- Dastardly: what is a dastard? Doesn't exist right? So how can someone or something be or do something in the manner of one, when it doesn't exist? I move that, rather than strike "dastardly" from our lexicon, we instead add "Dastard" to it immediately.
- "It is what it is": Of course it "is what it is," how could it ever be what it isn't? Well, I mean, unless its just a lying dastard.
- "Can I be completely honest with you?": why, are you generally not? Also, why would you feel like you had to ask me first, do you assume that I prefer being lied to?
- Misappropriation: sounds like a beauty pageant for accountants.
- "I Love Glee": Does not compute; how can you love something that is the opposite of entertaining?
- Disneyworld: ..."Hi Mr. Eisner? This is Astronomy. Turns out a 'world' is larger than a few square blocks in Orlando. By a lot, actually."
- "I love _____ to death": always seems to precede a reason why you hate said person/thing. Also...doesn't this phrase imply a disturbing correlation between loving something and wanting to kill it?
- "Like a Boss": based on my experience with bosses, if you use this phrase you are calling yourself a stupid, petty, arrogant bag of douche whose sole qualifications for the position seems to be that he/she has spent too much time here to be valuable anywhere else, and now he/she is stuck.
- "I don't mean to be rude": I do; I just want you to think that I don't.
- "It doesn't matter to me/Either one is fine", etc: this is a ticking time bomb. I have a strongly held preference but I expect you to know already which one it is and make the correct choice; and if you choose wrong, I get to hate you forever.
- The Real Canadian Superstore: (Seriously, this exists. Here, look.)
- "I had a friend once who...": I'm about to tell you a very embarrassing personal anecdote.
- "A funny thing happened to me...": I'm about to tell you a boring personal anecdote.
- "Let's just be friends": I have no interest in or attraction to you, but I want to keep the door open in case nothing better comes along in the next few weeks and I get lonely or bored.
- "I had a good time" (post-date): thanks for the free meal, suckah!
- Coldplay: U2 Jr.
- U2: Irish rock band that is about to break Aerosmith's record for longest, most successful career in which you couldn't compile a single, complete listenable album from their entire catalog.

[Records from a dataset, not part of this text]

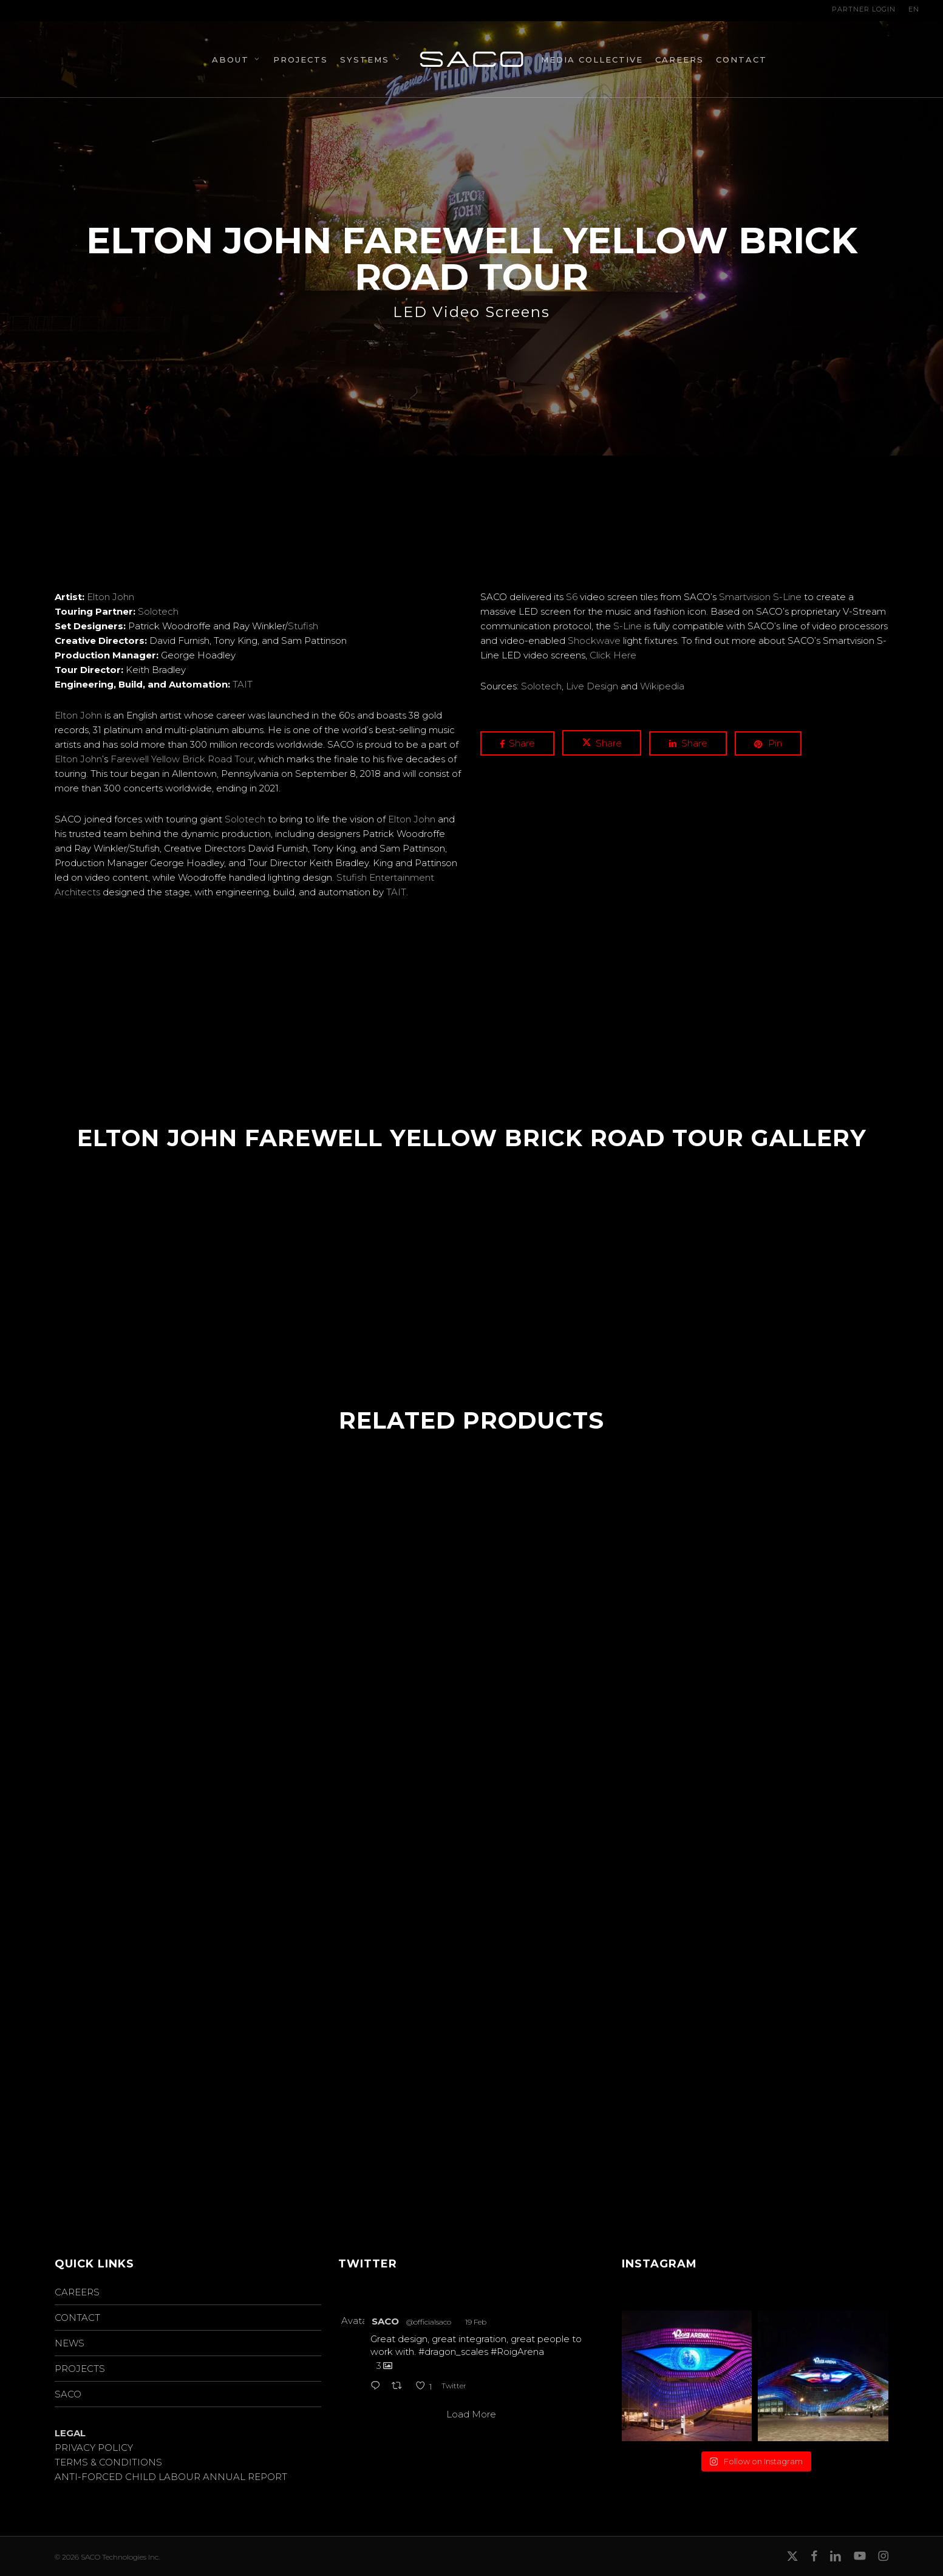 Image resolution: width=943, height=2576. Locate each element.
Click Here (613, 655)
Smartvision (745, 597)
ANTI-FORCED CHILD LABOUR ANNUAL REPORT (171, 2476)
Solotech (158, 611)
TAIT (243, 684)
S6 (571, 597)
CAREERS (77, 2292)
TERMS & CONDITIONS (108, 2462)
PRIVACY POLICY (94, 2447)
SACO (68, 2394)
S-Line (787, 597)
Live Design (592, 686)
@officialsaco (428, 2321)
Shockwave (594, 640)
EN (913, 9)
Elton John (110, 597)
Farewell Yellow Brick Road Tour (182, 759)
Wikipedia (662, 686)
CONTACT (77, 2317)
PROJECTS (80, 2368)
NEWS (69, 2343)
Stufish (303, 626)
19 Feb (475, 2321) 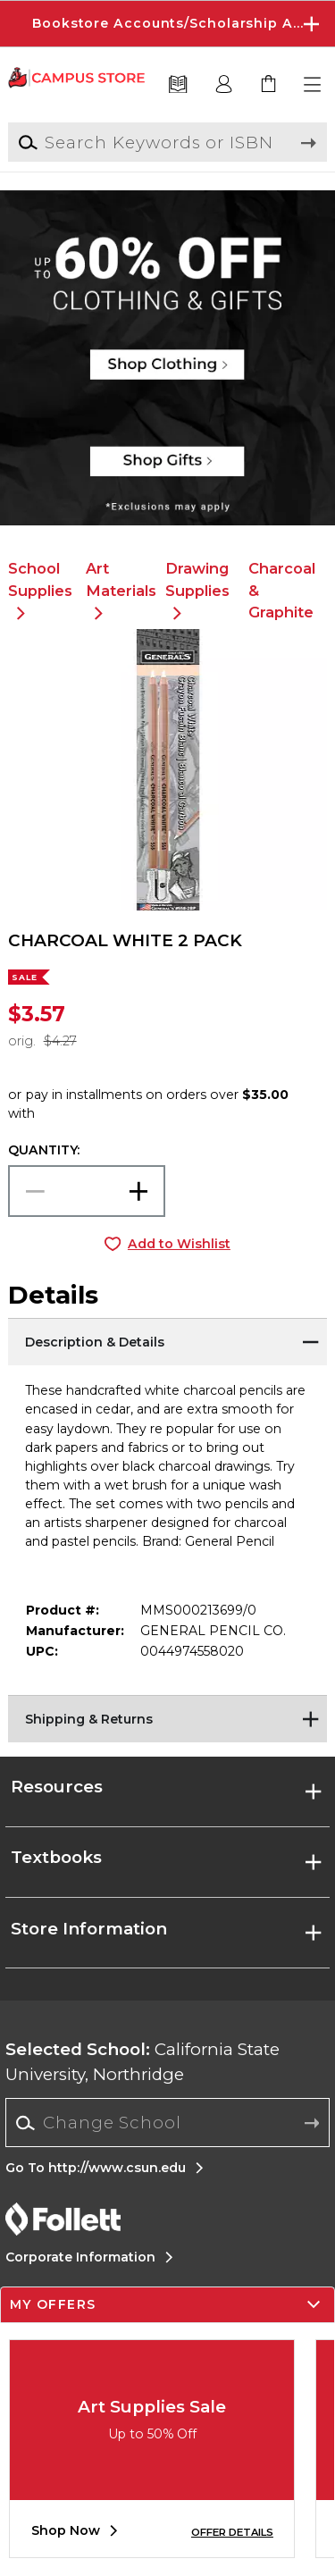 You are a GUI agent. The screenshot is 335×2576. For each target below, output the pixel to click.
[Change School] (167, 2122)
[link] (268, 85)
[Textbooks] (178, 85)
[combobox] (167, 2123)
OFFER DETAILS (232, 2532)
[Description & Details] (167, 1340)
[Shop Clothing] (167, 246)
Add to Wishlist (179, 1244)
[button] (313, 85)
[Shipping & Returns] (167, 1717)
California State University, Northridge (142, 2062)
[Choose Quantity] (86, 1191)
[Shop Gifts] (167, 469) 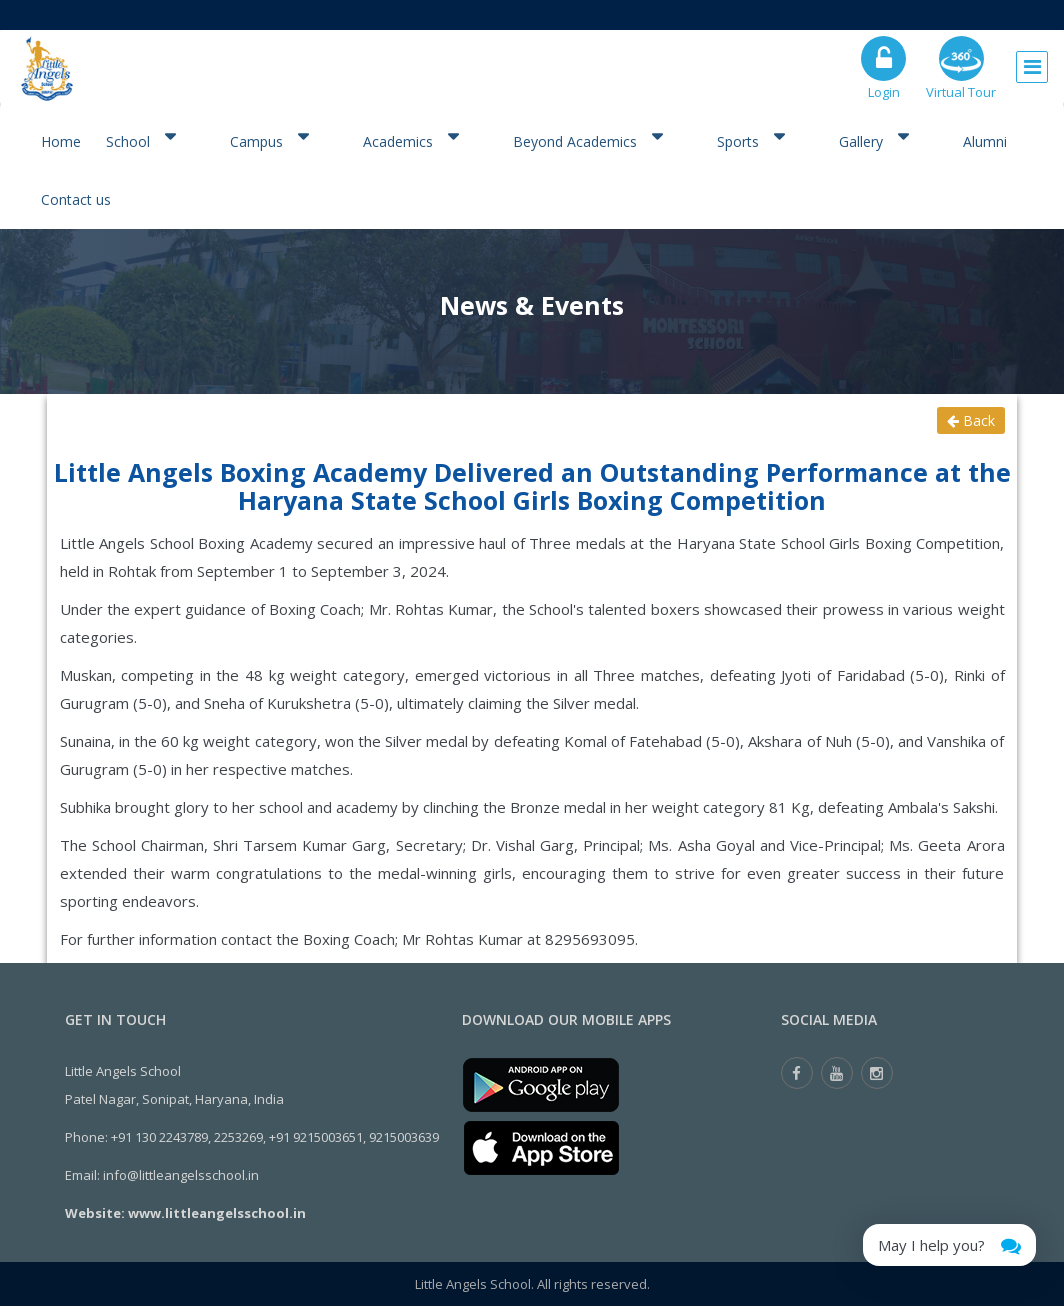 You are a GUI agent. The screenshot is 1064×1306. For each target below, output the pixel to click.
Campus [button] (269, 139)
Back (971, 420)
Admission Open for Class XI (691, 14)
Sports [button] (750, 139)
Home (61, 141)
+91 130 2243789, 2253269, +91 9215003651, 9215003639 (275, 1137)
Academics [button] (410, 139)
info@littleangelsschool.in (181, 1175)
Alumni (985, 141)
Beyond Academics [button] (587, 139)
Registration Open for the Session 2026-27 (420, 14)
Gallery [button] (873, 139)
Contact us (76, 199)
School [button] (140, 139)
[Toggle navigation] (1032, 62) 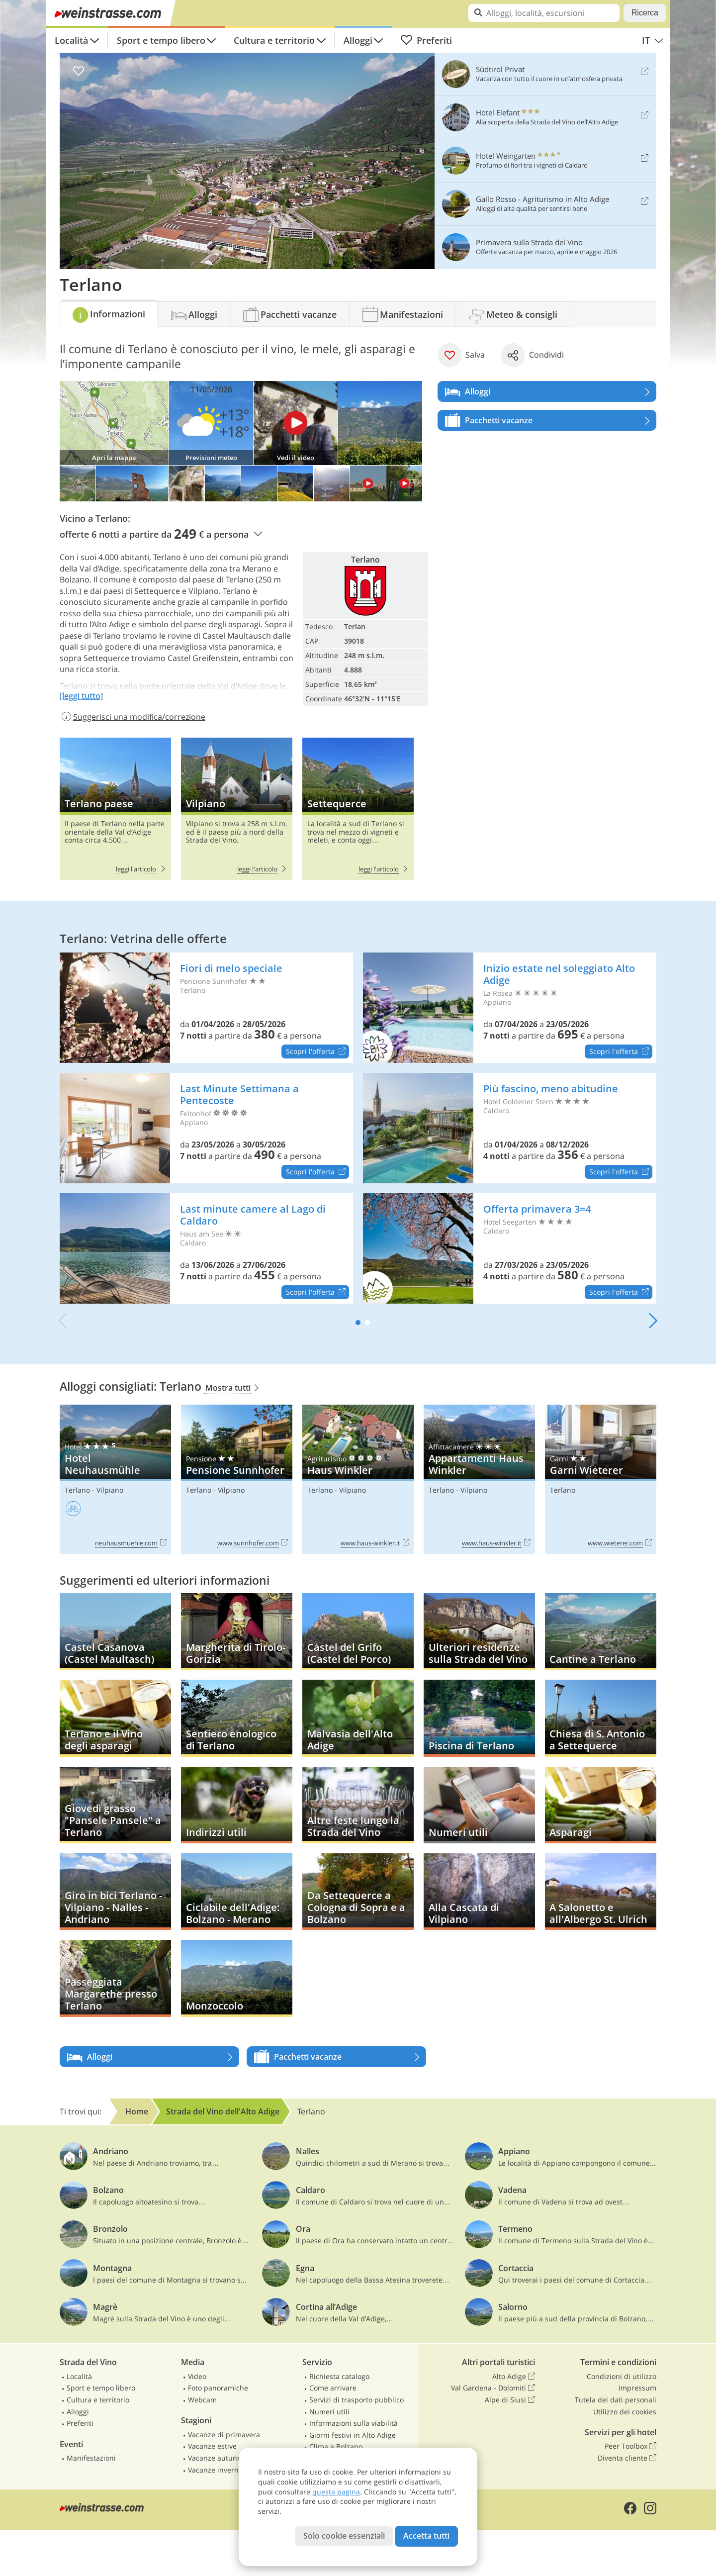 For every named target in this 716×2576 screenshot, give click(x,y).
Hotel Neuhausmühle (115, 1479)
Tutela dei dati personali (615, 2399)
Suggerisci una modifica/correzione (132, 716)
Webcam (202, 2399)
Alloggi (358, 40)
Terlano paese (115, 809)
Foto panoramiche (218, 2387)
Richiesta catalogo (339, 2376)
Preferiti (426, 40)
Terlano (77, 1490)
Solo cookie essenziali (344, 2535)
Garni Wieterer (600, 1479)
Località (71, 40)
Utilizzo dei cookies (624, 2411)
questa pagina (336, 2491)
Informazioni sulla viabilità (353, 2423)
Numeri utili (329, 2411)
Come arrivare (333, 2387)
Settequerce (358, 809)
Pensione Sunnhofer (236, 1479)
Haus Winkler (358, 1479)
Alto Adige (513, 2377)
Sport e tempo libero (161, 40)
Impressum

- "I love the 80's": I was born in 1993 and have been told by MTV and Ryan Seacrest that the 80's were cool.
- People Person: describes someone that is desperate for everyone else's attention.
- Politician: a profession marked by a disturbing compulsion to interfere in other peoples' business and then lie about it.
- Motivational posters/speakers/phrases: they don't actually ever motivate me; they just make me sad for the people that find them motivating.
- Relationship: describes a process whereby you will spend a lot of money and enormous amounts of time on creating a new enemy.
- "I just bought a new hat": (if female) - I'm bad with money.
(Exceptions are granted for team sports caps. I never hate on someone supporting their team. Unless...)
- "I'm a Yankees/Lakers fan" (outside of NY or LA): I know nothing about sports.
- "Inception is the best movie I've ever seen": I've never seen the Godfather Part II.
- "Back in high school, I...": I'm about to tell you an outrageous lie.
- "_____________ is better/as good as Michael Jordan": I know nothing about basketball.
- "I don't like the Beatles": I hate awesome music.
- "I'm a cat person": I plan on spending the majority of my life alone.
- Cognitive thinking: ...thinking thinking? That seems redundant.
- Under/over-whelming: you can't over- or under- something that doesn't exist; except I guess in Europe.
- Understand: you can't over-stand something, can you? ...Can you possibly over-understand?
- Mis-estimate: describes the process of under/over estimating something. Why doesn't this word exist? It's a ton of fun to say; go on, try it!
- Star Wars: I don't care what the titles say, when I say the first Star Wars, it never refers to the Phantom Menace; and the same holds true for the sequels and their respective prequels. If you want to celebrate a fat old man's pathetic descent into mediocrity, go listen to a Bruce Springsteen album; leave me out of it.
- Memo: every single one should read, "Insert immediately into the trash can." ...Cause that's where they end up.
- Invoice: is your response an outvoice?
- Common Sense: in my experience, it seems to be more exclusive than the term would imply.
- Nonconformist: highly conformist to less-popular trends, and more judgmental about it.
- "I'm not religious, I'm spiritual": translation - I'm really high right now.
- Classic Nicknames (Robert/Bob, William/Bill, John/Jack, James/Jim, etc.): I'm no genius, but...aren't those just different names? Especially Jack. I don't know; if it was me, none of these would sound like nicknames, I would kind of feel like you just forgot my name.
- "___________ the crap out of ___________": I really hope that isn't literal.